Work to complete: With the pictures removed, the data below must be transcribed in full and exactly.

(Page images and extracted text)
====

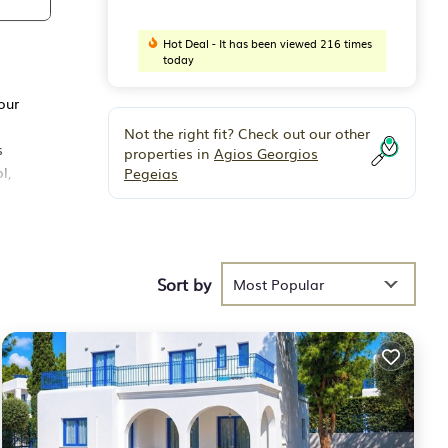
Hot Deal - It has been viewed 216 times
today
our
Not the right fit? Check out our other
s
properties in
Agios Georgios
l,
Pegeias
on the
ews,
Sort by
Most Popular
and
he
n.
r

====

Exercise response:
Hot Deal - It has been viewed 216 times
today
our
Not the right fit? Check out our other
s
properties in
Agios Georgios
l,
Pegeias
on the
ews,
Sort by
Most Popular
and
he
n.
r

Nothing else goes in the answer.